Without exaggerating, we can say that once the AI system is deployed, the burden of risk monitoring is even bigger. This is especially true for generative AI systems and systems that are public-facing. More often than not, even the platforms that offer building generative AI applications by providing popular foundation models, like Amazon Bedrock or Azure AI services, mandate in their terms and conditions that users monitor the system post-deployment. This means that, regardless of whether the company has developed the model by itself or is relying on retrieval augmented generation and a pre-trained model, there has to be a process for monitoring the user queries and outputs of the AI system.

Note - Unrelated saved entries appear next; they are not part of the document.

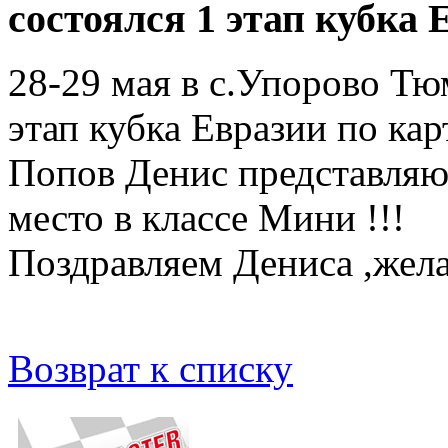
состоялся 1 этап кубка 
28-29 мая в с.Упорово Тюм
этап кубка Евразии по кар
Попов Денис представляю
место в классе Мини !!!
Поздравляем Дениса ,жела
Возврат к списку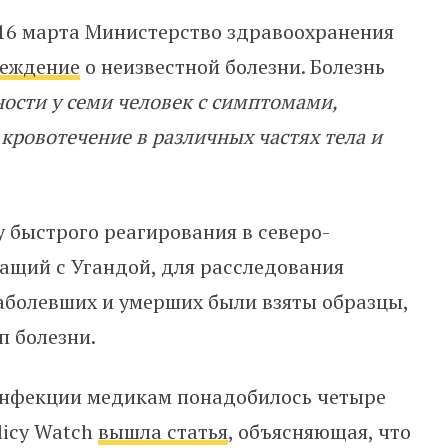
 16 марта Министерство здравоохранения
реждение
о неизвестной болезни.
Болезнь
ости у семи человек с симптомами,
кровотечение в различных частях тела и
 быстрого реагирования в северо-
ащий с Угандой, для расследования
аболевших и умерших были взяты образцы,
п болезни.
инфекции медикам понадобилось четыре
licy Watch
вышла статья
, объясняющая, что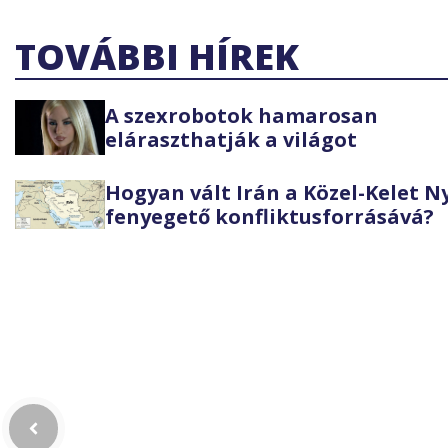
TOVÁBBI HÍREK
A szexrobotok hamarosan
eláraszthatják a világot
Hogyan vált Irán a Közel-Kelet 
fenyegető konfliktusforrásává?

Regarding the risk that can be materialised from the queries (prompts), controls that can be implemented include rate limits (controls how frequently users can make requests within a specific time window, and signalises if there is unusual behaviour from users side that can potentially be malicious), query validation (ensuring that incoming requests meet expected formats and constraints before processing), input sanitisation (cleaning and transforming user input to remove or anonymise personal data in the content), and not storing user inputs unless explicitly agreed upon. It is worth mentioning that the technical execution of these controls is very often offered by the platform providers.
As for the AI output risks, the controls can include real-time output filtering (using blocklists to screen for specific private data that we want to flag in our content) and implementing role-based access controls and logging (ensuring that there isn`t unauthorised disclosure of personal data).
Just like managing any AI risks effectively, managing the risk of unintentional personal data leakage is fundamentally about selecting the right controls, requiring nuanced judgment that goes beyond technical implementation.
The good news? We don’t have to start from scratch. At GDPRLocal, when we build a responsible AI framework, we leverage existing data privacy laws, cybersecurity best practices, and responsible AI principles, adapting them to the specific challenges posed by our clients’ AI systems. By building on these established frameworks, we can create tailored, risk-based strategies that balance innovation with accountability.